Desde o início da era híbrida, em 2014, a Mercedes venceu todos os campeonatos, de pilotos e de construtores. E, ainda que a Red Bull e, principalmente, a Ferrari tenham se aproximado de 2017 para cá, a expectativa é que o time alemão siga na frente quando a temporada de 2020 finalmente começar, dia 5 de julho, com o GP da Áustria.

Outro problema é a diferença entre estas três equipes e o resto do grid. Os carros no meio do pelotão têm sido extremamente competitivos, mas em condições normais eles não têm chance, sequer, de lutar pelo pódio.

Isso é reflexo direto da diferença de nível de investimento entre Red Bull, Ferrari e Mercedes, que gastam mais de 400 milhões de dólares por ano, e times como Haas, Williams, Alfa Romeo e Toro Rosso, que investem cerca de 150 milhões de dólares.

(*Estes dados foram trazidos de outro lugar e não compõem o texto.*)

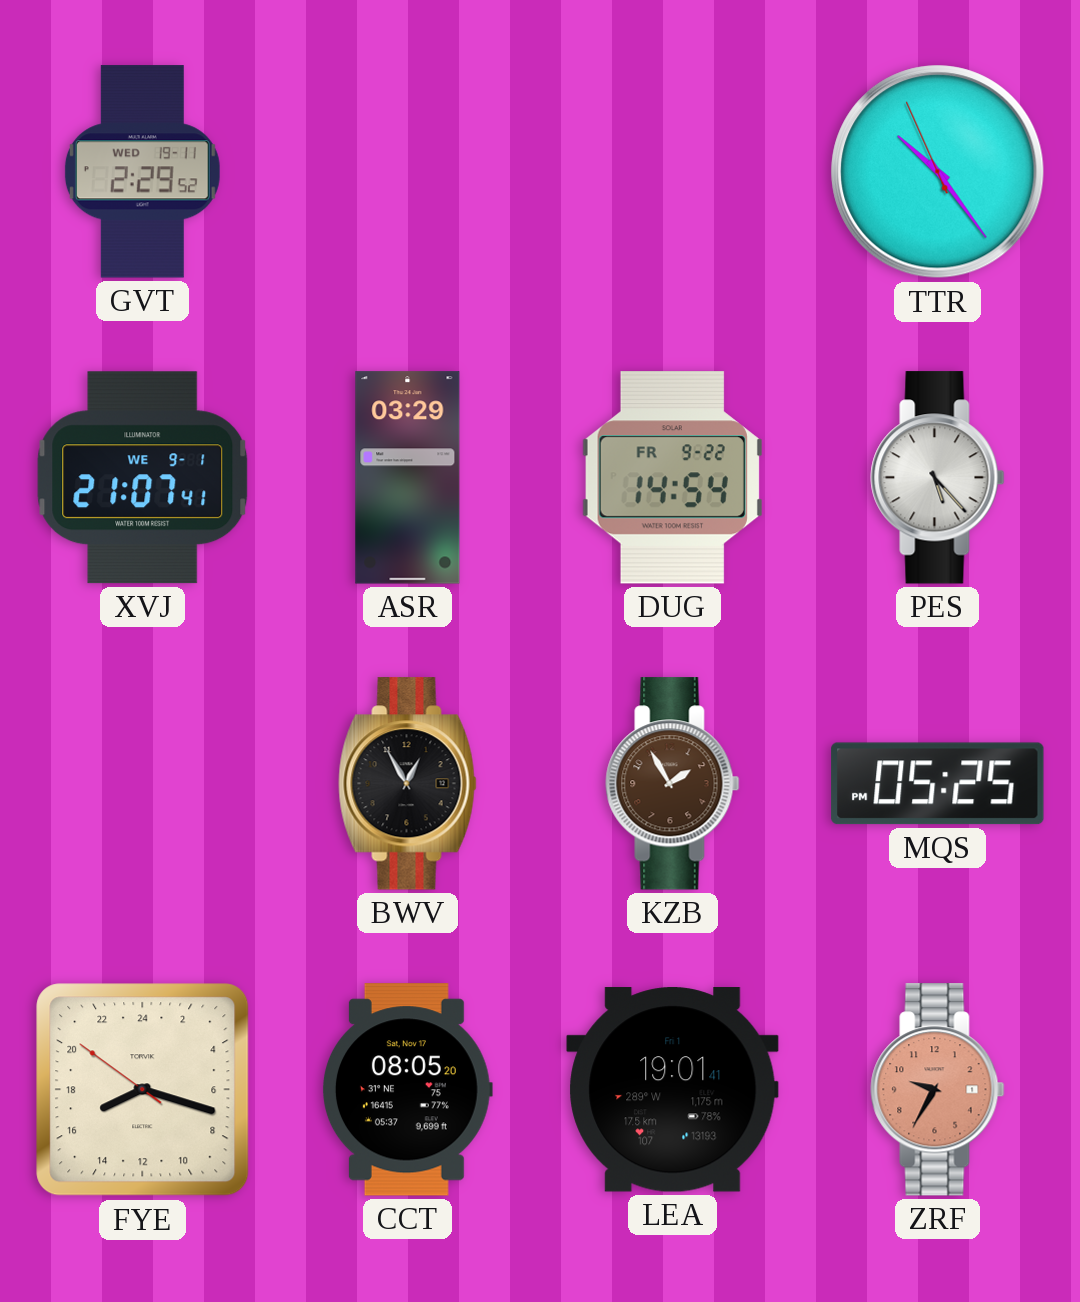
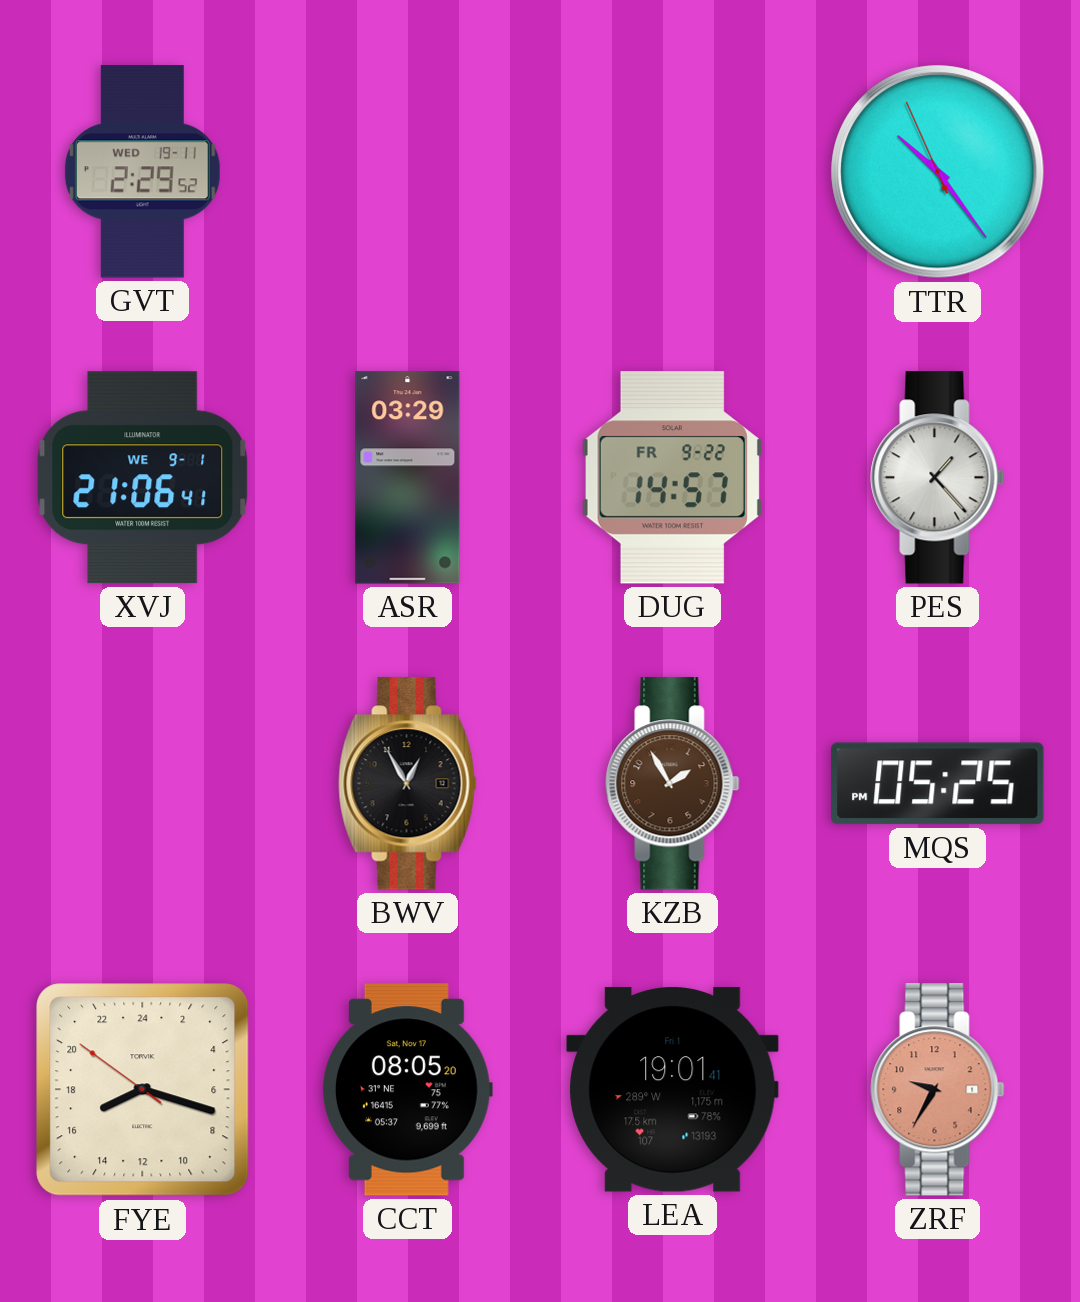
XVJ: 21:07 -> 21:06
DUG: 14:54 -> 14:57
PES: 5:23 -> 1:23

A categoria já tinha mudanças importantes planejadas. Porém, com a pandemia e a queda de receita transformações muito mais profundas foram acertadas entre as equipes e agora foram publicadas oficialmente.

Uma delas diz respeito à grande diferença entre o que os quatro times menores e os três maiores gastam que tem data para acabar. Já em 2021, entrará em vigor um teto de gastos. Cada equipe poderá gastar 145 milhões de dólares em 2021, 140 milhões em 2022 e 135 de 2023 a 2025.

Outra medida importante ratificada pela FIA é que as novas regras para a categoria vão ser adotadas já com o teto orçamentário em vigor. Tem mais: para garantir que os projetos de 2022 sejam feitos no ano que vem, as equipes estão proibidas de usar o túnel de vento, que faz simulações aerodinâmicas digitais, até o início de 2021.

Há ainda uma decisão mais radical tomada pelos times para equilibrar a categoria: limitar o desenvolvimento aerodinâmico das equipes que terminarem o campeonato mais à frente. Além disso, a distribuição do dinheiro na categoria deverá ser mais igualitária. 

No contrato atual, fechado em 2012, Mercedes, Ferrari e Red Bull recebem um quarto do total que é dividido entre as equipes só pela participação (ou seja, tirando a quantia que depende da performance no mundial de construtores).

É isso que faz com que os valores recebidos sejam tão discrepantes: a Ferrari, por exemplo, recebeu 205 milhões de dólares em 2019 e a Toro Rosso, 50 milhões. A tendência com o novo contrato é a diferença será menor.

Outra mudança que ficou acertada pela FIA é a liberdade de mudar a programação dos GPs. É provável, inclusive, que GPs realizados em dois dias, ao invés de três, sejam testados já neste ano.